Abstract

To the Editor:
I read the roundtable report on epinephrine with keen interest. 1 It's a thorny problem and I applaud those tackling it. A few points oblige clarification to further shed light on the risks, highlight breadth of the problem in the wilderness, and introduce another option in this confusing legal issue.
A well-recognized potential complication of epinephrine autoinjectors is accidental digital injection. 2 –4 A 20-year veteran emergency medicine provider in my hospital injected his thumb when trying to treat himself for anaphylaxis.
How big is this problem in the wilderness? I found only 1 citation 5 that would suggest it's a significant issue. I've been involved in 2 mountain rescue callouts for “bee sting anaphylaxis,” that were misdiagnosed. One was a bee sting without an allergic reaction; the other was syncope from dehydration and malnutrition. Maybe a study is in order?

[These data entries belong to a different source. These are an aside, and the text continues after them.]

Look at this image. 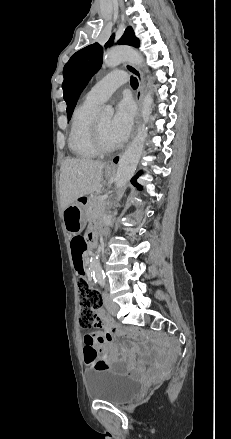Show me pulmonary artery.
Instances as JSON below:
<instances>
[{"label":"pulmonary artery","mask_w":231,"mask_h":439,"mask_svg":"<svg viewBox=\"0 0 231 439\" xmlns=\"http://www.w3.org/2000/svg\"><path fill=\"white\" fill-rule=\"evenodd\" d=\"M127 75L123 71H114L98 81L86 94L89 101L101 104L121 85L126 83Z\"/></svg>","instance_id":"1"}]
</instances>
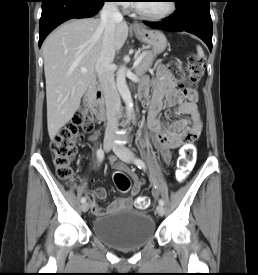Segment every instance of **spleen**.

The report blends 2 separate concerns that were discussed in Wilderness Medicine Magazine in 20076,7: (1) participants with known anaphylaxis should carry their own epinephrine; a lay bystander can assist a person in using their own medicine under some states' Good Samaritan laws; (2) the crux is whether a lay (unlicensed) guide should carry prescription epinephrine with intent to diagnosis and treat anaphylaxis, or, in short, practice medicine under protocol. Such recommendation would apply well beyond commercial outdoor schools: ski patrols, rural fire-rescue units, park and forest rangers, and search and rescue personnel. Are these organizations asking for similar capability?
Changing state legislation and lobbying medical boards are 2 excellent avenues. In Washington, certain birth control pills are available “under the counter” and physicians are allowed to prescribe certain antibiotics for partners of patients afflicted with sexually transmitted diseases. Another possible option, which wouldn't require haranguing with 50 states, is to ask the Food and Drug Administration to reclassify epinephrine autoinjectors as over-the-counter medication. While possibly farfetched and fraught with bureaucratic difficulty, it is nonetheless important to consider all options. Recategorizing as over-the-counter does not resolve the issue of training, as astutely pointed out by the authors. However, we do, after all, prescribe to and teach lay parents how to recognize and treat anaphylaxis in their kids with little more than brief instruction on using autoinjectors.